> Data section
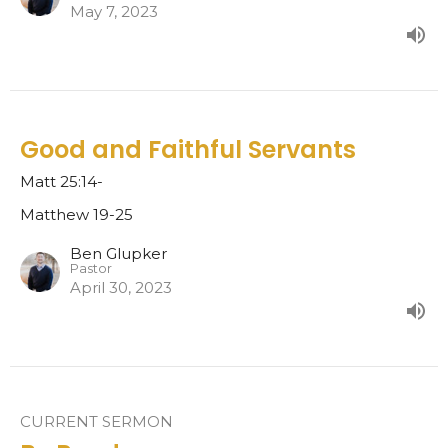
May 7, 2023
Good and Faithful Servants
Matt 25:14-
Matthew 19-25
Ben Glupker
Pastor
April 30, 2023
CURRENT SERMON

> Problem statement
Repeat the data exactly in full, omitting its pictures.

> Solution to this problem
May 7, 2023
Good and Faithful Servants
Matt 25:14-
Matthew 19-25
Ben Glupker
Pastor
April 30, 2023
CURRENT SERMON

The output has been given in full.